A good technique when learning state machines is to try and break the task up into jobs and then try to implement those jobs in a orderly way.
E.g. making a cup of tea.
State 0 - Buy Ingredients - OK = State 1
State 1 - Fill Kettle With Water - OK = State 2 or Not Enough Water = State 1
State 2 - Boil Kettle - OK = State 3 or Not boiled yet = State 2
State 3 - Place teabag in cup - OK = State 4 or No Teabags = State 0
State 4 - Place milk in cup - OK = State 5 or No Milk = State 0
State 5 - Place boiling water in cup - OK = State 6 or Not filled yet = State 5 or Not Enough Water = State 1
State 6 - Stir the water - OK = State 7 or Not Stirred Enough State 6
State 7 - Cup of tea ready
As you can see making a cup of tea actually has a lot of stages and could be made much more complex, e.g. adding sugar, time to let the tea brew, removing the tea bag, milk before or after water, amount of milk....
FSM Example 1 - Simple comms parsing
Here is a very basic example.
We want to control a robot via a serial data connection. We control it by sending packets of 2 bytes.
The first byte is the value 'L' to signify the Left motor speed, the next byte is the motor speed 0-255.
The first byte is the value 'R' to signify the Right motor speed, the next byte is the motor speed 0-255.
The firmware for the robot could look something like this.

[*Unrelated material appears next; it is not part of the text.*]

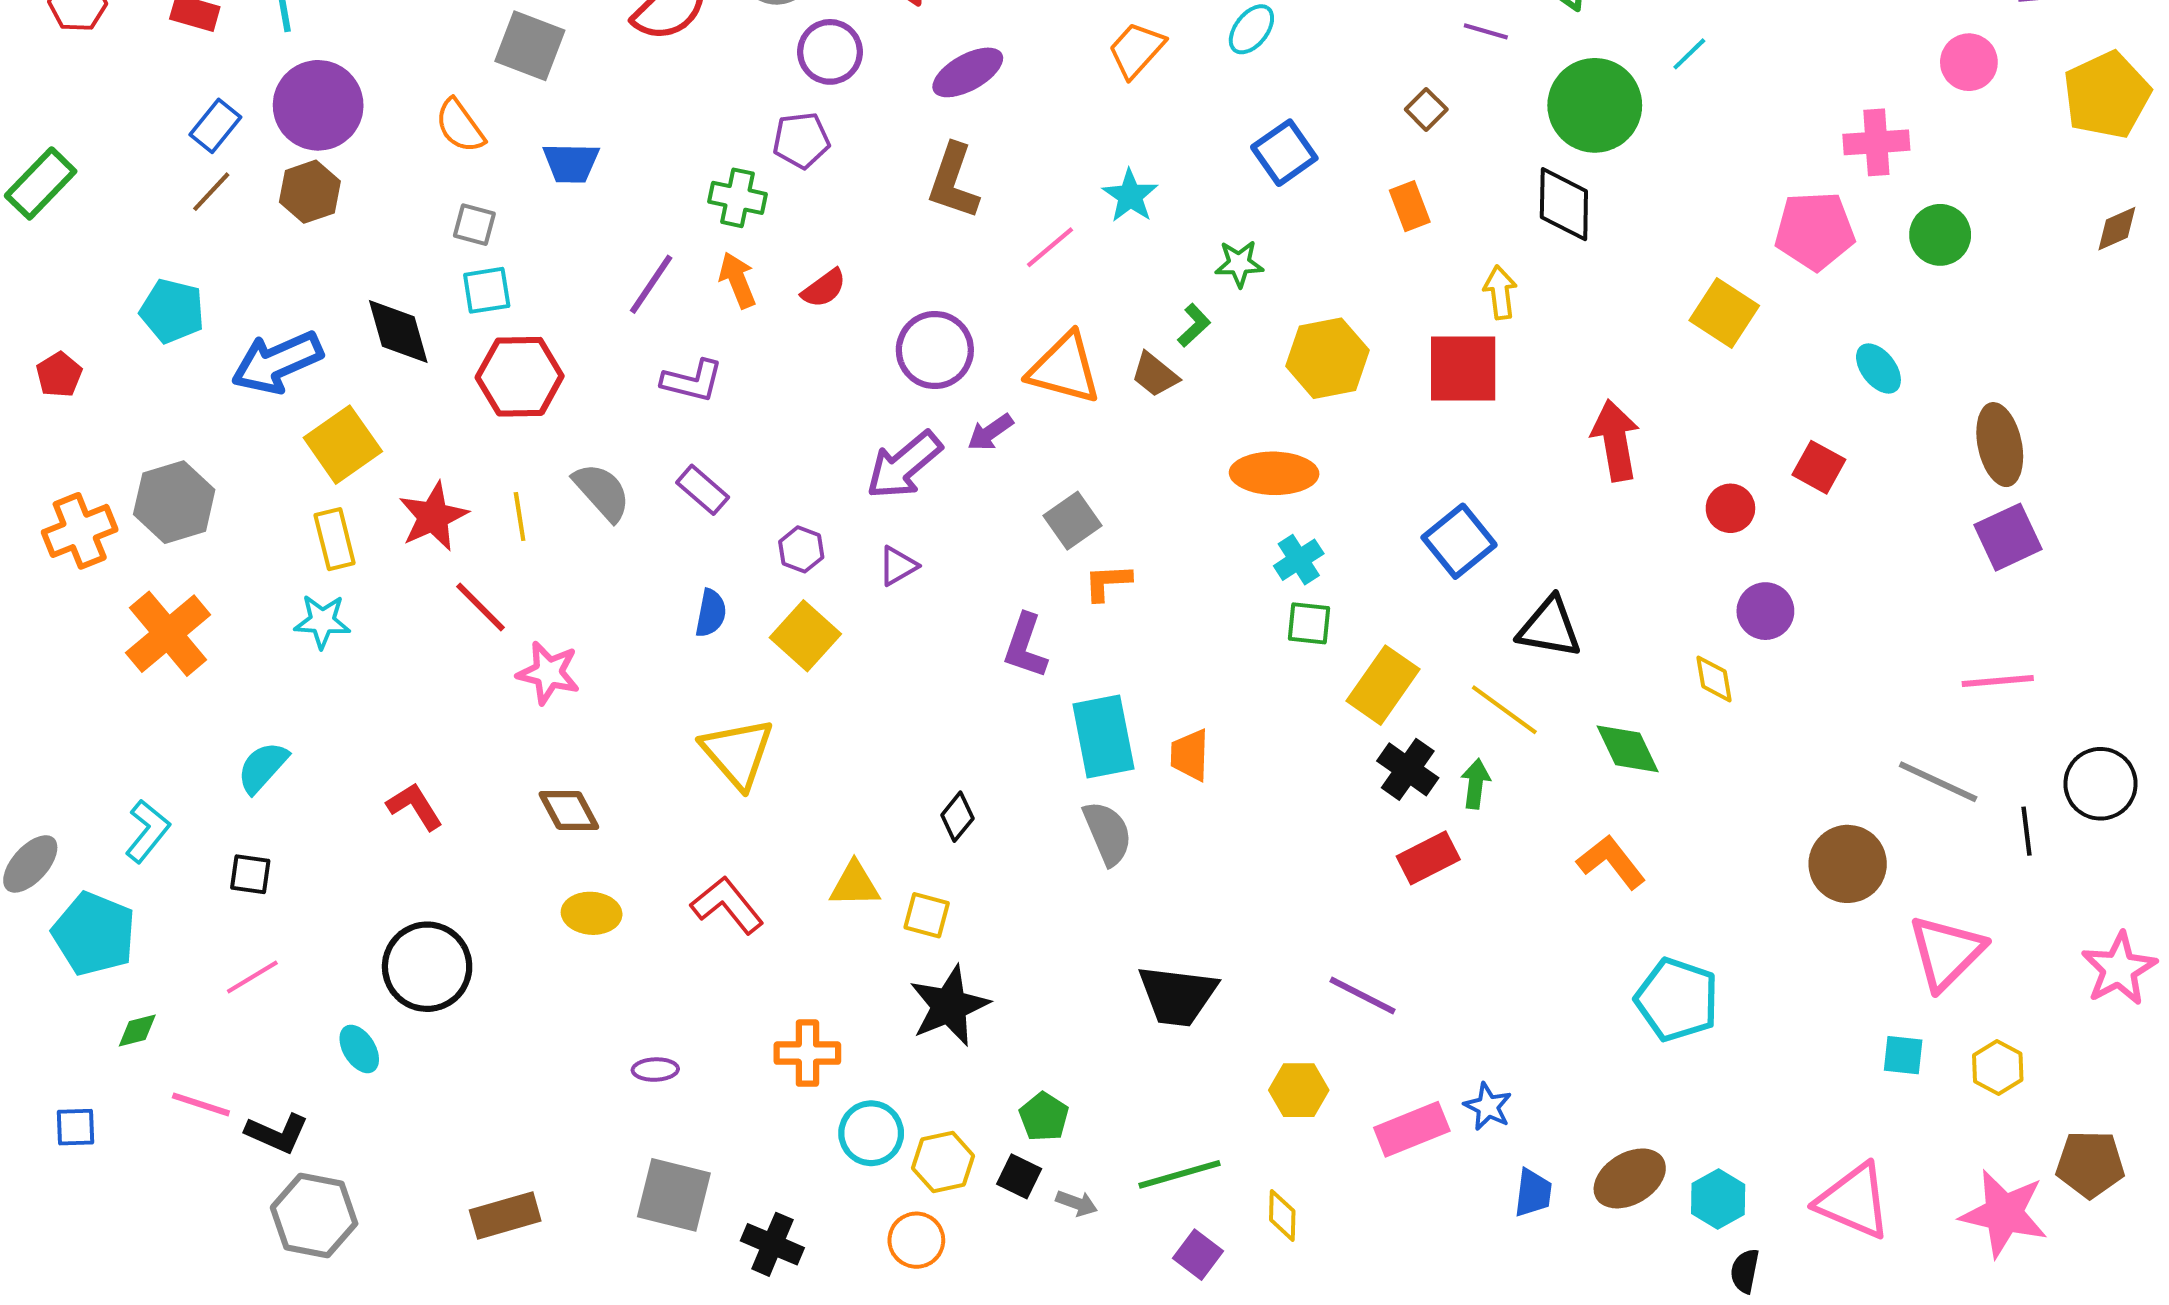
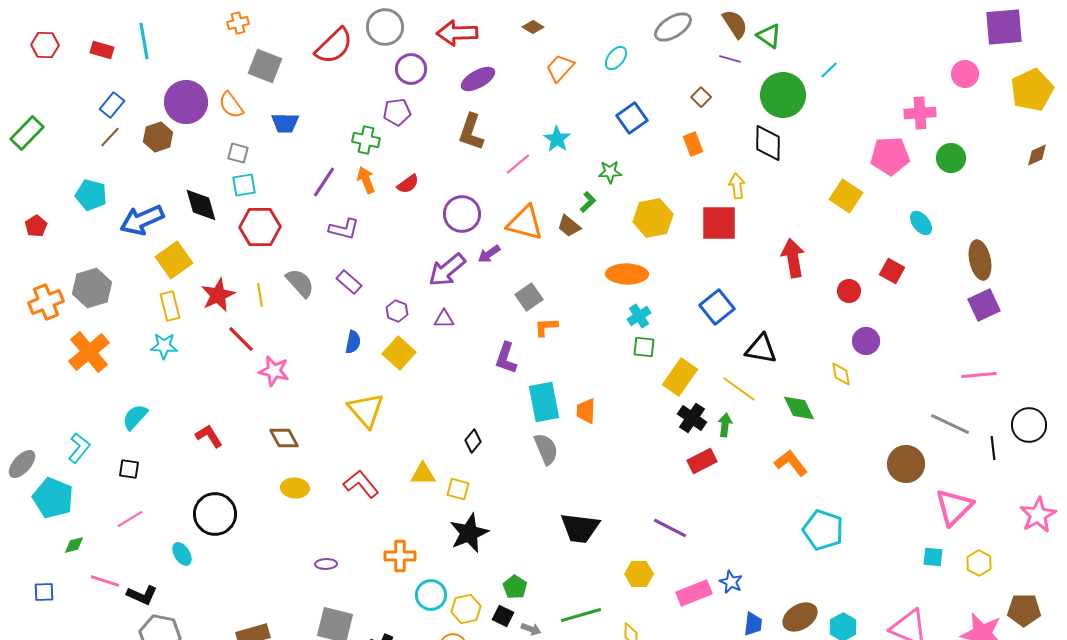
purple circle: (318, 105) -> (186, 102), moved
purple triangle: (898, 566) -> (444, 319), turned 30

we always start at state 0, and we keep receiving bytes until the characters 'L' or 'R' are received. Once we receive one of the characters we know the next byte will be the corresponding motor speed so we can jump to the right state to collect and assign the value.
This would allow some fault tolerance. e.g. if the robot received a speed byte first then it would do nothing until the 'L' or 'R' bytes are received.

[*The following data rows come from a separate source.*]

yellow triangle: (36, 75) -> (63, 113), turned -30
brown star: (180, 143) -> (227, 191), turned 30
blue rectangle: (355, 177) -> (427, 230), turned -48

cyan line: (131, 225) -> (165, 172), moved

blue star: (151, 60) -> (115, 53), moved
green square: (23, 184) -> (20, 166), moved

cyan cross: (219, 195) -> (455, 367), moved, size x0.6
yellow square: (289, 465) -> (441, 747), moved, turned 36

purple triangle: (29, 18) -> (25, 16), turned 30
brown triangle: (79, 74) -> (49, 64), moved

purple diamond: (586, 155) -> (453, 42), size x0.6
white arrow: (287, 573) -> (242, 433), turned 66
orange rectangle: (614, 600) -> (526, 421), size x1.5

You could even control the Left motor without touching the Right motor by sending the 2 bytes packet starting with 'L' over and over again.

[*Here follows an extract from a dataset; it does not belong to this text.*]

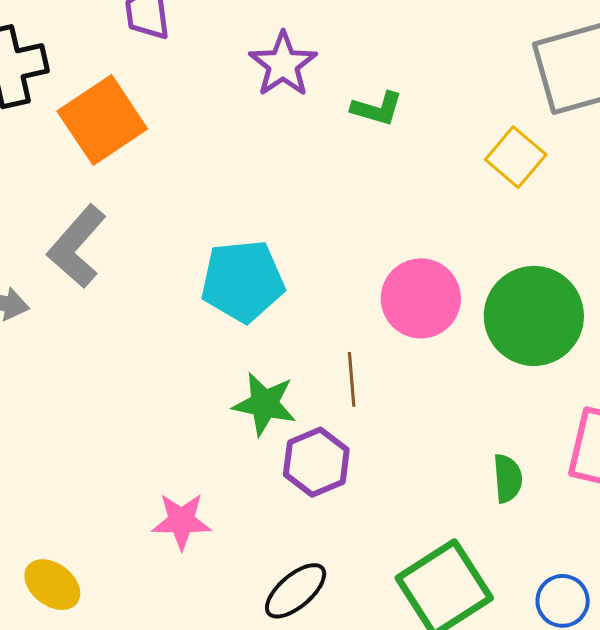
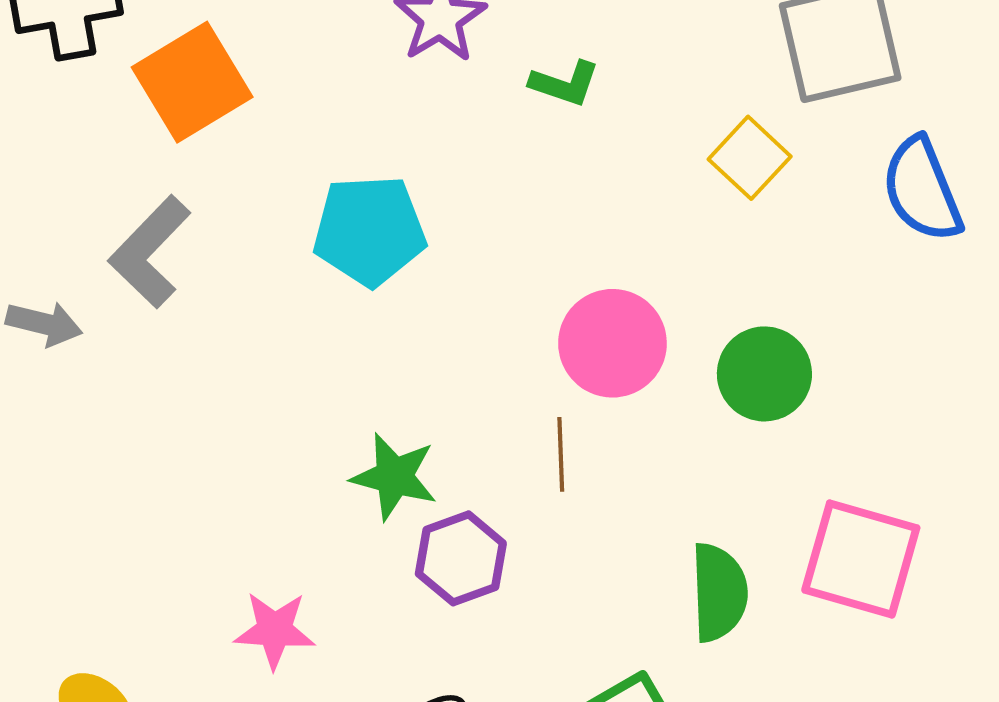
cyan pentagon: (243, 281) -> (369, 231), moved
green circle: (534, 316) -> (764, 374), size x0.7
brown line: (352, 379) -> (561, 454), moved
green semicircle: (508, 478) -> (719, 592), size x1.5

FSM Example 2 - Adding direction control
You could then expand the state machine if you wanted to by using a 3-byte packet and including the motor direction.
The first byte is the value 'L' to signify the Left motor speed, the next byte is the motor speed 0-255, the next byte is the direction 0-1.
The first byte is the value 'R' to signify the Right motor speed, the next byte is the motor speed 0-255, the next byte is the direction 0-1.
FSM Example 3 - Multi Mode Torch
Of course state machine don't just apply to comms, you could do a similar thing with a switch and a LED to make a multi-mode torch.
Start State 0 - Torch Off
Press 1 the torch turns on - State 1.
Press 2 the torch automatically flashes - State 2.
Press 3 the torch turns off - State 0.
FSM Example 4 - Multiple State Machines
Here is a project created to drive a pick and place component feeder bank.
The PC tells us when we need to move to the next component using a motor so we need to use a state machine to listen to and decode the incoming comms to detect when one of our feeder channels gets called up for action. When a valid feeder channel is detected we use a second state machine to start the motor moving and then after a delay to allow the motor to move we bring the motor back to the original start position. The second state machine has 8 tracking variables which allows us to control all 8 servo channels using the state machine. Using the state machines means that we are not having to use blocking code such as delays when moving the motors which means that multiple feeder channels can be in various stages of motion at once.